» **Material supplied**
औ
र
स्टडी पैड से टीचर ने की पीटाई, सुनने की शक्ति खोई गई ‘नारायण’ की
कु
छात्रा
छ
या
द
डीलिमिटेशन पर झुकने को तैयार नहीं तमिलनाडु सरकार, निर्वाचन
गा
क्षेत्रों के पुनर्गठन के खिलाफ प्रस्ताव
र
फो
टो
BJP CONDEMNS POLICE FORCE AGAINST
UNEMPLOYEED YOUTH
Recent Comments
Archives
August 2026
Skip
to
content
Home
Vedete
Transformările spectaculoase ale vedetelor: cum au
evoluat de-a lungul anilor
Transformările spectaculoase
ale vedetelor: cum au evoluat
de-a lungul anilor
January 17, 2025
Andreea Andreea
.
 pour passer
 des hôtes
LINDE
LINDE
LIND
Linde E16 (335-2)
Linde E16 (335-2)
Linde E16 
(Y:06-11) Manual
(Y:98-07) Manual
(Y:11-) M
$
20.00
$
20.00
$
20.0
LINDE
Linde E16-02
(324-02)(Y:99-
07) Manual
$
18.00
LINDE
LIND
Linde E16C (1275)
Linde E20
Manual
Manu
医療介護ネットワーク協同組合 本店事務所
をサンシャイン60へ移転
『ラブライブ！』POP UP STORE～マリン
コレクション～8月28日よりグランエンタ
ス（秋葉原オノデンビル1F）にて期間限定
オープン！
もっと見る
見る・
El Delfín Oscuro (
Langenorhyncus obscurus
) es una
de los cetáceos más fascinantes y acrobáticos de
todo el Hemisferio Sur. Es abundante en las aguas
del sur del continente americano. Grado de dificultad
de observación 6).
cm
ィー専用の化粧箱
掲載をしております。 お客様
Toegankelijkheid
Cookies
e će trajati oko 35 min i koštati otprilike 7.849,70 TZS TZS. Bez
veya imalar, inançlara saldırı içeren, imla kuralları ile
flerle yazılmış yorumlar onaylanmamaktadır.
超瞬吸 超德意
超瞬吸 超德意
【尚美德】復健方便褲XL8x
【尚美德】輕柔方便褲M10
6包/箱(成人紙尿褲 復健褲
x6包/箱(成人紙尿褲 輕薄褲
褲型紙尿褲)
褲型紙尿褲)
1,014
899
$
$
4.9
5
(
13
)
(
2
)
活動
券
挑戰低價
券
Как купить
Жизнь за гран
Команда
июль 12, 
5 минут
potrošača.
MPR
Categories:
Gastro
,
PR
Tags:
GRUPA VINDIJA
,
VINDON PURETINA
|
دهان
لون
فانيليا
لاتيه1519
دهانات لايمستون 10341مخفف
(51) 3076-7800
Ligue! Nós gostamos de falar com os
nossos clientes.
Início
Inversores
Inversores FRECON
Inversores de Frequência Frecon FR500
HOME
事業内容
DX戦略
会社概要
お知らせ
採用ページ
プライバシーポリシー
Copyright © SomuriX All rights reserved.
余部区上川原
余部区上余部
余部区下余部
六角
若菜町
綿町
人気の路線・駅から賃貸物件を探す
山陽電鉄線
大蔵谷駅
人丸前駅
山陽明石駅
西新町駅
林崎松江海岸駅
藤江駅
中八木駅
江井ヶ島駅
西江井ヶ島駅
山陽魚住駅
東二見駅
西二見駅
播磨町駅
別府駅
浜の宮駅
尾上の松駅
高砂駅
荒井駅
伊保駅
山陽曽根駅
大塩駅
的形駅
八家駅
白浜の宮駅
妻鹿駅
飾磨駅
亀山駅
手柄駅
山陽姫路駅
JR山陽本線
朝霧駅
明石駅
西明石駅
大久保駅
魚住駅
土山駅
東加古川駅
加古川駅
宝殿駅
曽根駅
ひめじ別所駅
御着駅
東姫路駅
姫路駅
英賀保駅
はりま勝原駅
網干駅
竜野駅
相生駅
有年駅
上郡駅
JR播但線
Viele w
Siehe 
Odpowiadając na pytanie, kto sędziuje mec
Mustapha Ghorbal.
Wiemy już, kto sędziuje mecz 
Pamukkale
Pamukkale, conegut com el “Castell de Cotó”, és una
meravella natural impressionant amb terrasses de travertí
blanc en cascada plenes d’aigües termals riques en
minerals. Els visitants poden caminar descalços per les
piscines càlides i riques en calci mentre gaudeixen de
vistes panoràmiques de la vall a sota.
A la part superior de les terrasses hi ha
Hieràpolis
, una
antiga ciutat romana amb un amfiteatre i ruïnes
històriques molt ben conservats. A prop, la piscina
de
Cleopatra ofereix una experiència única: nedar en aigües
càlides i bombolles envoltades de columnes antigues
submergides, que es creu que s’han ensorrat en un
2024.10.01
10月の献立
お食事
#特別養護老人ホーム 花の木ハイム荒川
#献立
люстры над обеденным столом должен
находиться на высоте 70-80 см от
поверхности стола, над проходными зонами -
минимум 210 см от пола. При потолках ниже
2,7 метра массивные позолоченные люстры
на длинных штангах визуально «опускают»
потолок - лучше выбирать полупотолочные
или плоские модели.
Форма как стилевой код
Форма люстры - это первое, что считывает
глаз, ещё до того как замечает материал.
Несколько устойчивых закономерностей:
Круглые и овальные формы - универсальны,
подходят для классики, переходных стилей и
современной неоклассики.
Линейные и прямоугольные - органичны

» **Aim of the task**
Show the lines above that have the word "aigües".

» **Exercise output**
blanc en cascada plenes d’aigües termals riques en
Cleopatra ofereix una experiència única: nedar en aigües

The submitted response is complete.